Hi all,
I’m seeing an intermittent but severe failure in a Python LiveKit Agents deployment and wanted to check whether anyone else has run into this.
Setup:
- LiveKit Agents Python SDK 1.5.2
- Python worker
- ai-coustics noise cancellation enabled with the Quail model
What happens:
- A session is running normally
- The last normal log is typically something like the user beginning to speak
- After that, there is a long gap with no STT events, no transcription events, and no downstream activity
- Eventually the worker is killed by the supervisor with logs like:
process is unresponsive, killing process- exit code
-10
What makes this concerning is that the failure appears to happen before STT is activated, so it looks like the audio/input pipeline is getting blocked upstream rather than a normal STT/LLM/TTS exception.
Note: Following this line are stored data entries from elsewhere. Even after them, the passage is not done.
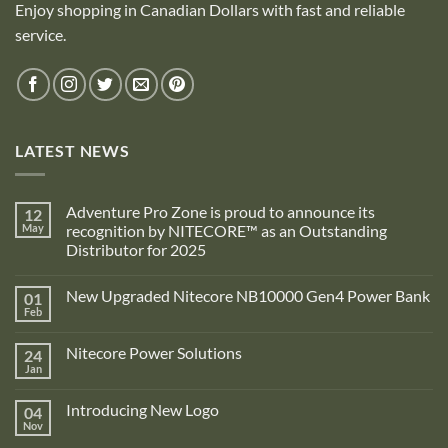
Enjoy shopping in Canadian Dollars with fast and reliable
service.
LATEST NEWS
Adventure Pro Zone is proud to announce its
12
May
recognition by NITECORE™ as an Outstanding
Distributor for 2025
No
Comments
New Upgraded Nitecore NB10000 Gen4 Power Bank
01
on
Adventure
Feb
No
Pro
Comments
Zone
on
is
Nitecore Power Solutions
24
New
proud
Upgraded
Jan
to
No
Nitecore
announce
Comments
NB10000
on
its
Gen4
Introducing New Logo
04
Nitecore
recognition
Power
Power
Nov
by
No
Bank
Solutions
NITECORE™
Comments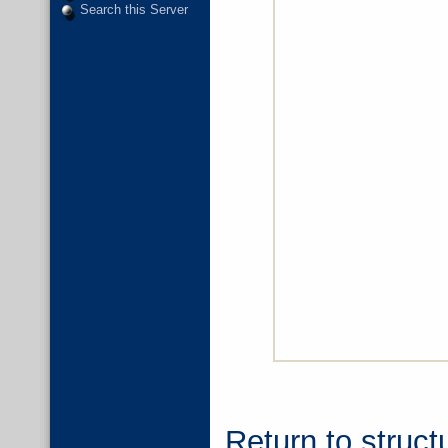
Search this Server
Return to struct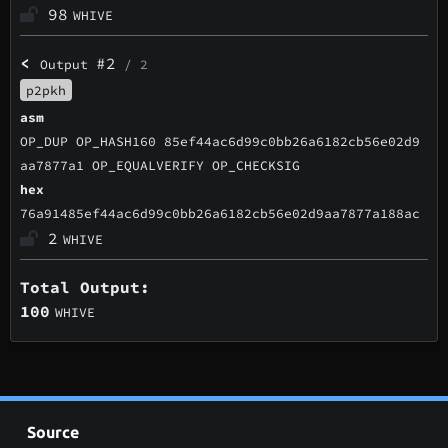
98
WHIVE
<
#2
Output
/ 2
p2pkh
asm
OP_DUP OP_HASH160 85ef44ac6d99c0bb26a6182cb56e02d9
aa7877a1 OP_EQUALVERIFY OP_CHECKSIG
hex
76a91485ef44ac6d99c0bb26a6182cb56e02d9aa7877a188ac
2
WHIVE
Total Output:
100
WHIVE
Source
There is no useful traceback when it happens.
Current hypothesis:
I suspect the issue may be related to ai-coustics Quail in the input pipeline, possibly blocking or stalling audio processing under some conditions. I’m removing ai-coustics for now to see whether the issue disappears.
Questions:
- Has anyone seen ai-coustics / Quail cause worker hangs or audio pipeline stalls in Python agents?
- Are there recommended timeout / watchdog / fallback patterns for the audio input path?
- If this is not likely ai-coustics, are there other parts of the pre-STT pipeline I should inspect first?
Any guidance would be really appreciated. This is intermittent but production-impacting because it causes the whole worker handling the session to die.